Contextualizing Misinformation: A User-Centric Approach to Linguistic and Topical Patterns in News Consumption
Abstract
Exposure to misinformation poses significant challenges to democratic processes and public health, particularly during critical events like elections. This study adopts a user-centric approach to analyze the linguistic features of misinformation actually consumed by individuals during web browsing. Using data from a nationally representative panel of 1,240 American adults and their web-browsing data (21M URL visits) during the 2020 U.S. Presidential Election, we examine linguistic and topical differences in the content of 91K unique misinformation and hard news webpages by utilizing natural language processing techniques and Large Language Models.
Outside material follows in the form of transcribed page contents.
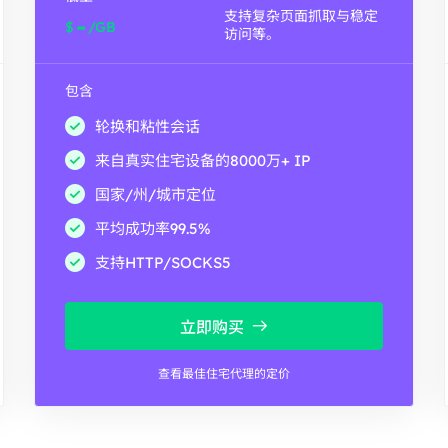
支持复杂页面抓取与稳定
-
$
/GB
访问等。
包含
轮换和粘性会话
来自真实住宅设备的8000万+ IP
国家/州/城市定位
平均成功率99.5%
支持HTTP/SOCKS5
立即购买
查看最佳住宅代理的定价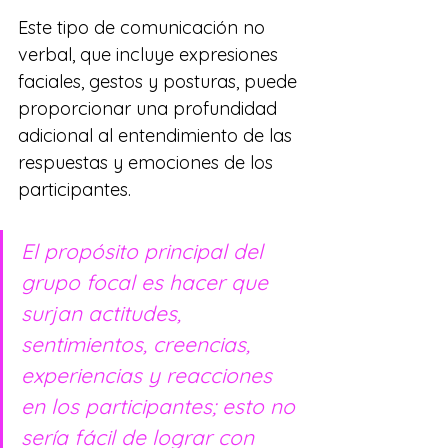
Este tipo de comunicación no 
verbal, que incluye expresiones 
faciales, gestos y posturas, puede 
proporcionar una profundidad 
adicional al entendimiento de las 
respuestas y emociones de los 
participantes.
El propósito principal del 
grupo focal es hacer que 
surjan actitudes, 
sentimientos, creencias, 
experiencias y reacciones 
en los participantes; esto no 
sería fácil de lograr con 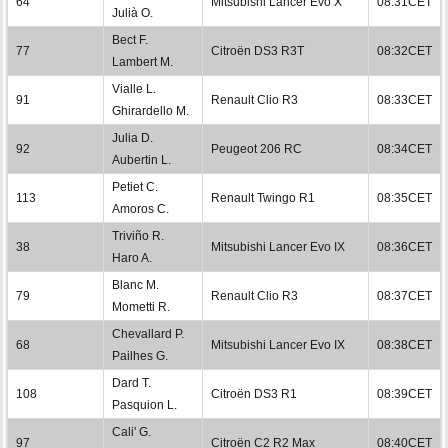
64
Mitsubishi Lancer Evo X
08:31CET
Julià O.
Bect F.
77
Citroën DS3 R3T
08:32CET
Lambert M.
Vialle L.
91
Renault Clio R3
08:33CET
Ghirardello M.
Julia D.
92
Peugeot 206 RC
08:34CET
Aubertin L.
Petiet C.
113
Renault Twingo R1
08:35CET
Amoros C.
Triviño R.
38
Mitsubishi Lancer Evo IX
08:36CET
Haro A.
Blanc M.
79
Renault Clio R3
08:37CET
Mometti R.
Chevallard P.
68
Mitsubishi Lancer Evo IX
08:38CET
Pailhes G.
Dard T.
108
Citroën DS3 R1
08:39CET
Pasquion L.
Cali' G.
97
Citroën C2 R2 Max
08:40CET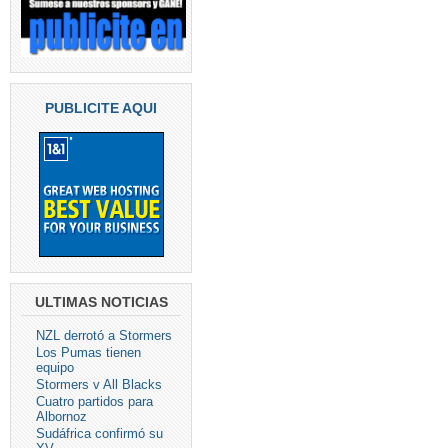
PUBLICITE AQUI
ULTIMAS NOTICIAS
NZL derrotó a Stormers
Los Pumas tienen
equipo
Stormers v All Blacks
Cuatro partidos para
Albornoz
Sudáfrica confirmó su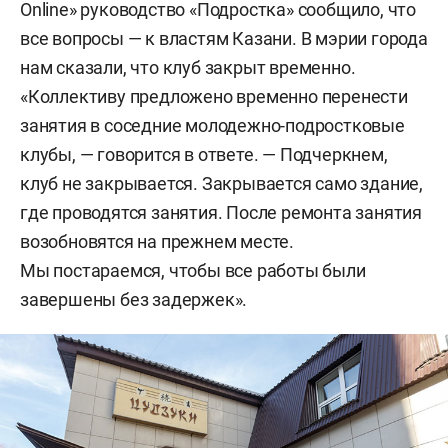
Online» руководство «Подростка» сообщило, что
все вопросы — к властям Казани. В мэрии города
нам сказали, что клуб закрыт временно.
«Коллективу предложено временно перенести
занятия в соседние молодежно-подростковые
клубы, — говорится в ответе. — Подчеркнем,
клуб не закрывается. Закрывается само здание,
где проводятся занятия. После ремонта занятия
возобновятся на прежнем месте.
Мы постараемся, чтобы все работы были
завершены без задержек».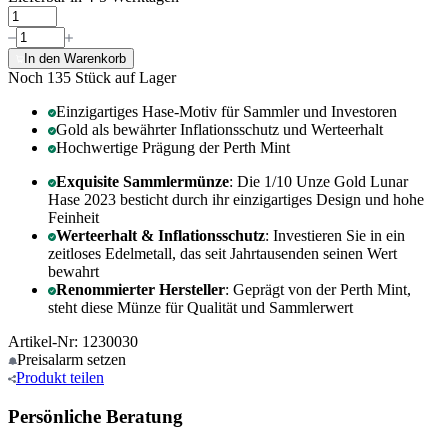
In den Warenkorb
Noch 135
Stück auf Lager
Einzigartiges Hase-Motiv für Sammler und Investoren
Gold als bewährter Inflationsschutz und Werteerhalt
Hochwertige Prägung der Perth Mint
Exquisite Sammlermünze
: Die 1/10 Unze Gold Lunar
Hase 2023 besticht durch ihr einzigartiges Design und hohe
Feinheit
Werteerhalt & Inflationsschutz
: Investieren Sie in ein
zeitloses Edelmetall, das seit Jahrtausenden seinen Wert
bewahrt
Renommierter Hersteller
: Geprägt von der Perth Mint,
steht diese Münze für Qualität und Sammlerwert
Artikel-Nr: 1230030
Preisalarm
setzen
Produkt
teilen
Persönliche Beratung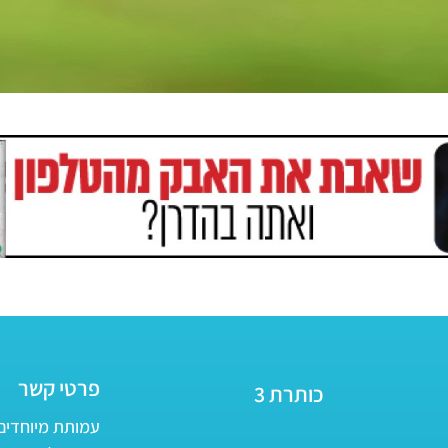
פרטי קשר
כותרת 3
עמותת מיוחדים - ע״ר 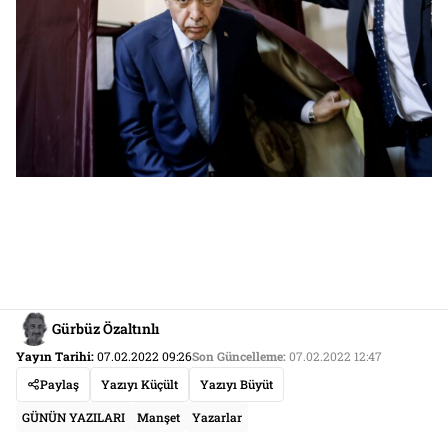
Gürbüz Özaltınlı
Yayın Tarihi:
07.02.2022 09:26
Son Güncelleme:
07.02.2022 12:47
Paylaş
Yazıyı Küçült
Yazıyı Büyüt
GÜNÜN YAZILARI
Manşet
Yazarlar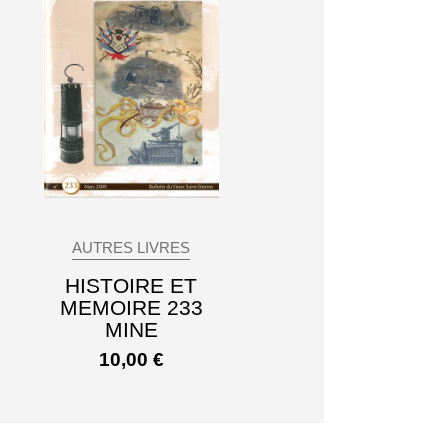
AUTRES LIVRES
HISTOIRE ET
MEMOIRE 233
MINE
10,00
€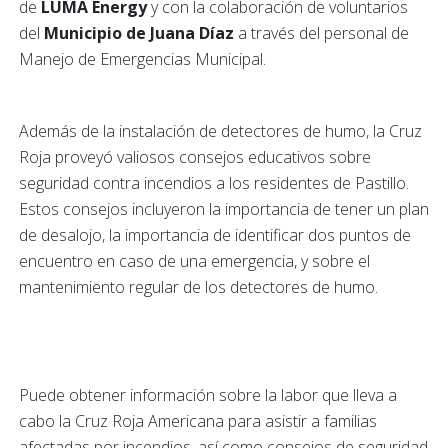
de
LUMA Energy
y con la colaboración de voluntarios
del
Municipio de Juana Díaz
a través del personal de
Manejo de Emergencias Municipal.
Además de la instalación de detectores de humo, la Cruz
Roja proveyó valiosos consejos educativos sobre
seguridad contra incendios a los residentes de Pastillo.
Estos consejos incluyeron la importancia de tener un plan
de desalojo, la importancia de identificar dos puntos de
encuentro en caso de una emergencia, y sobre el
mantenimiento regular de los detectores de humo.
Puede obtener información sobre la labor que lleva a
cabo la Cruz Roja Americana para asistir a familias
afectadas por incendios, así como consejos de seguridad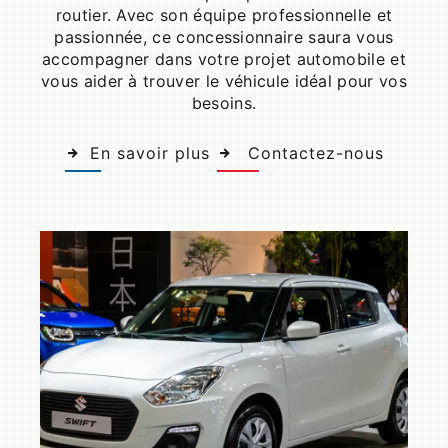
routier. Avec son équipe professionnelle et
passionnée, ce concessionnaire saura vous
accompagner dans votre projet automobile et
vous aider à trouver le véhicule idéal pour vos
besoins.
En savoir plus
Contactez-nous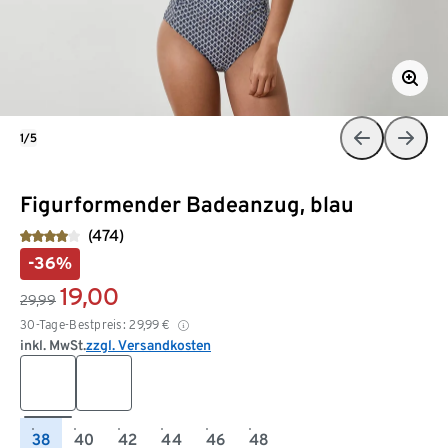
1/5
Figurformender Badeanzug, blau
(474)
-36%
19,00
29,99
30-Tage-Bestpreis:
29,99
€
inkl. MwSt.
zzgl. Versandkosten
38
40
42
44
46
48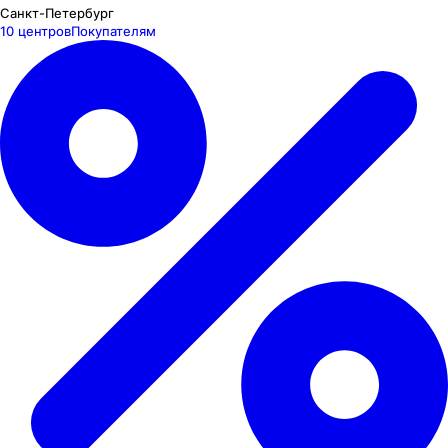
Санкт-Петербург
10 центров
Покупателям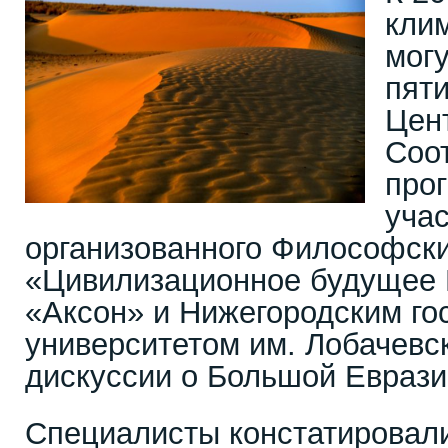
кли
могу
пят
Цен
Соо
про
учас
организованного Философск
«Цивилизационное будущее 
«Аксон» и Нижегородским г
университетом им. Лобачевск
дискуссии о Большой Еврази
Специалисты констатировали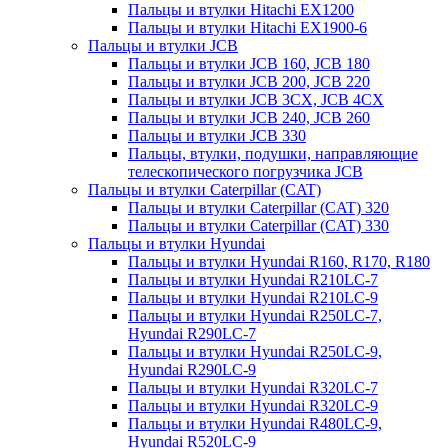
Пальцы и втулки Hitachi EX1200
Пальцы и втулки Hitachi EX1900-6
Пальцы и втулки JCB
Пальцы и втулки JCB 160, JCB 180
Пальцы и втулки JCB 200, JCB 220
Пальцы и втулки JCB 3CX, JCB 4CX
Пальцы и втулки JCB 240, JCB 260
Пальцы и втулки JCB 330
Пальцы, втулки, подушки, направляющие
телескопического погрузчика JCB
Пальцы и втулки Caterpillar (CAT)
Пальцы и втулки Caterpillar (CAT) 320
Пальцы и втулки Caterpillar (CAT) 330
Пальцы и втулки Hyundai
Пальцы и втулки Hyundai R160, R170, R180
Пальцы и втулки Hyundai R210LC-7
Пальцы и втулки Hyundai R210LC-9
Пальцы и втулки Hyundai R250LC-7,
Hyundai R290LC-7
Пальцы и втулки Hyundai R250LC-9,
Hyundai R290LC-9
Пальцы и втулки Hyundai R320LC-7
Пальцы и втулки Hyundai R320LC-9
Пальцы и втулки Hyundai R480LC-9,
Hyundai R520LC-9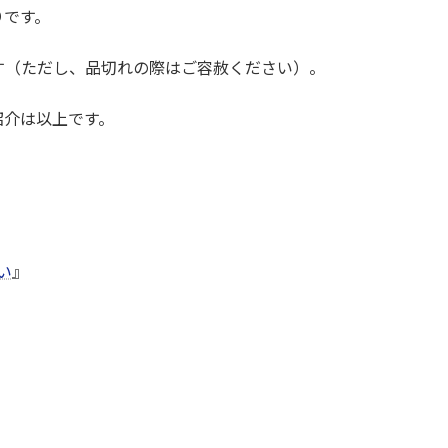
りです。
す（ただし、品切れの際はご容赦ください）。
紹介は以上です。
い
』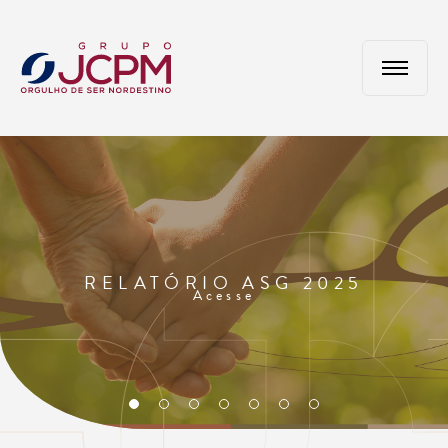
RELATÓRIO ASG 2025
Acesse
We find that misinformation consumed by users is generally easier to read, exhibits higher negative sentiment, and employs more moral language than hard news. We also find significant linguistic variations across topics--misinformation can be diverse and vary in linguistic features depending on the subject matter. We also identify heterogeneity across key user characteristics: older adults consume more misinformation about COVID-19 and health, with content showing more negative sentiment and fewer moral terms than expected. Republicans engage with misinformation characterized by more negative sentiment and higher moral language, focusing less on health topics and more on social and political issues. These results highlight the importance of a user-centric approach and suggest that interventions to combat misinformation should be tailored to specific topics and user characteristics for greater effectiveness.